Bayfront Property

The Albany bulb, which sticks out into San Francisco Bay like a short thumb next to the long fingers of the Emeryville and Berkeley marinas, might seem an unlikely site for a restoration.
To begin with, you won’t find this land on any turn-of-the-century maps; it’s a former dump, and the giant chunks of concrete and rebar betray a history that’s anything but pristine. Nearby, the Albany Plateau, a grassy mound between the bulb and nearby Golden Gate Fields, has the dubious distinction of being both a former dump and a former parking lot. Neither, you’d think, is an ideal spot for wildlife.
Yet almost everyone seems to have designs on the site, which belongs to the Eastshore State Park, an eight-mile strip of land running alongside I-80. Dog walkers are accustomed to walking their pets here off-leash, and they’ll fight fiercely to protect that privilege. For years, sports fans called this an ideal spot for baseball and soccer fields. Boaters and windsurfers have long complained of inadequate bay access and boat-launch site parking. Most famously, squatters and artists, subjects of the recent documentary Bum’s Paradise, vowed to resist eviction from the more remote parts of the bulb. Finally, there are the naturalists, who want to return critical habitat to shorebirds. It’s hard to imagine what common ground these people might share. Who was the park for, after all?
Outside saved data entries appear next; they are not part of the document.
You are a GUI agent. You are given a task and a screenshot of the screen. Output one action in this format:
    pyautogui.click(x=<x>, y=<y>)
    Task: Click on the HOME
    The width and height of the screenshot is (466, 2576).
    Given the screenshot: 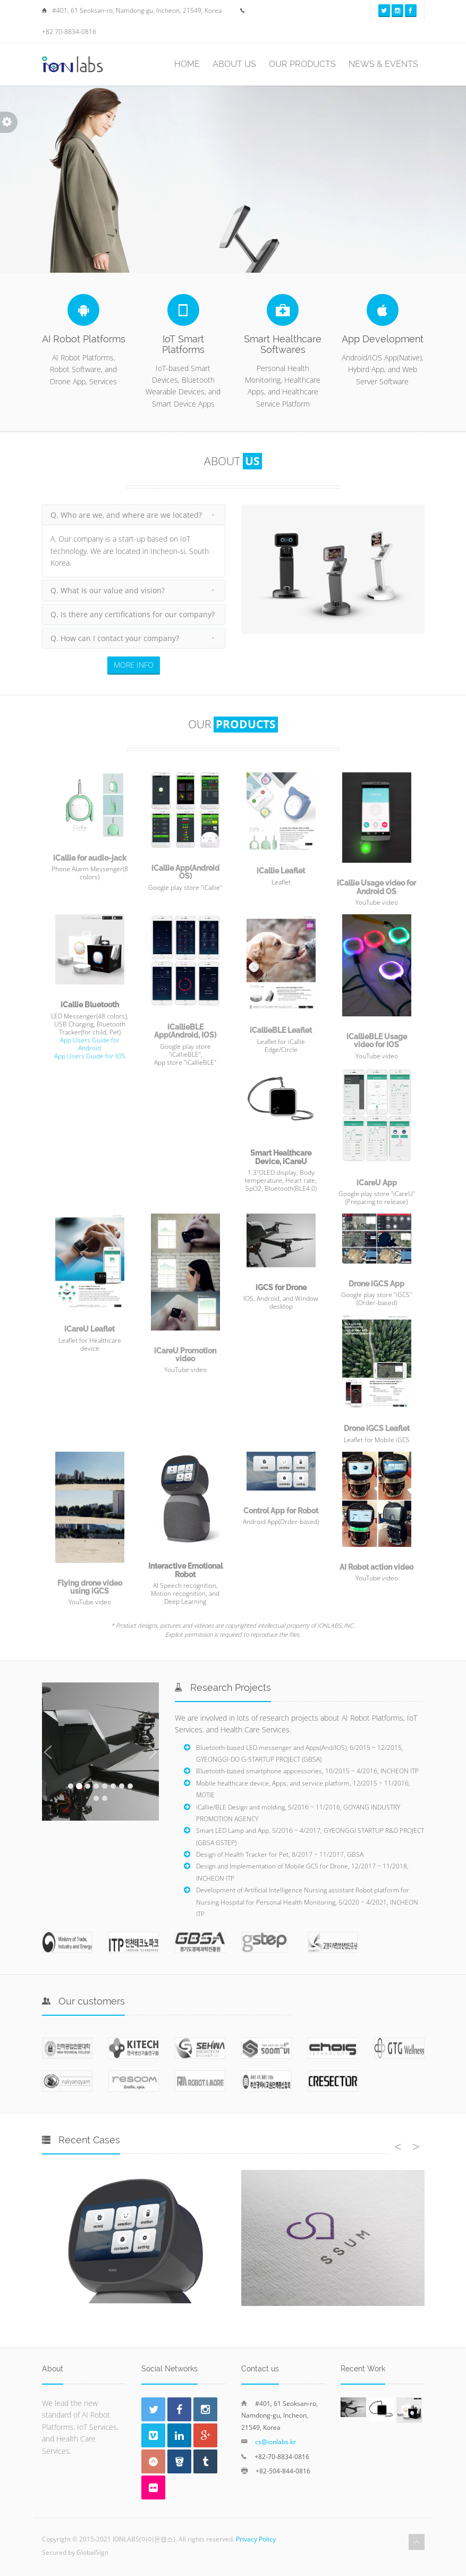 What is the action you would take?
    pyautogui.click(x=187, y=64)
Dogs? Wildlife? Little Leagues? The homeless?
The conservationists had a head start: the Sierra Club, the Audubon Society, Save the Bay, and the Coastal Conservancy all have formidable resources and organizing skills. And as some of the park’s first advocates, they could make a claim based on history. Yet complicating their proposal was the fact that while the park may look undeveloped, there is little natural about it, particularly along its most contested stretches. “We went to Sacramento to talk about this,” recalls Norman LaForce, who led Sierra Club efforts to bring wildlife back to the park. “The head of Resources said, ‘What’s the big deal? It’s just a dump!’”
Until the 1920s, there was no Albany Bulb and no Albany Plateau. First there had been a beach, then a railroad track and then, over time, more and more fill. In 1941, Golden Gate Fields, built on fill, celebrated its inaugural race and invited bettors to park their cars on the plateau. In the ’80s, off-track betting eased demand for parking at the racetrack, and strict EPA rules forced the shutdown of shoreline garbage dumps. The racetrack’s old parking lot grew into a thriving coastal prairie habitat. For a while, the plateau and bulb were left  unused—by humans at least—and nature reappeared. “No one realized that there could be wildlife here, because of all the parking. But it came back,” recalls LaForce.
Humans came back too, among them dog owners who let their animals run free on the plateau, where marsh hawks and other birds had recently begun to appear. After years of bargaining, the final Eastshore State Park Plan designated both the bulb and the plateau as conservation lands. With enforcement of existing leash laws, this may become a fruitful area for nesting birds.
Creating habitat often involves expensive reconstructions—or more often deconstructions, of dams, flood channels, and the like. Then there’s simply leaving something alone. “I’m of the school that says with some places, you should just fence it off and stay out,” says LaForce. The dump fill under the bulb hasn’t tested as toxic, but it’s not exactly virgin soil either. Still, jackrabbits, gophers, burrowing owls and songbirds like the California towhee are turning up. Can you restore what wasn’t there? The animals and birds are proof of nature’s inclination to restore a living habitat, not an historical moment.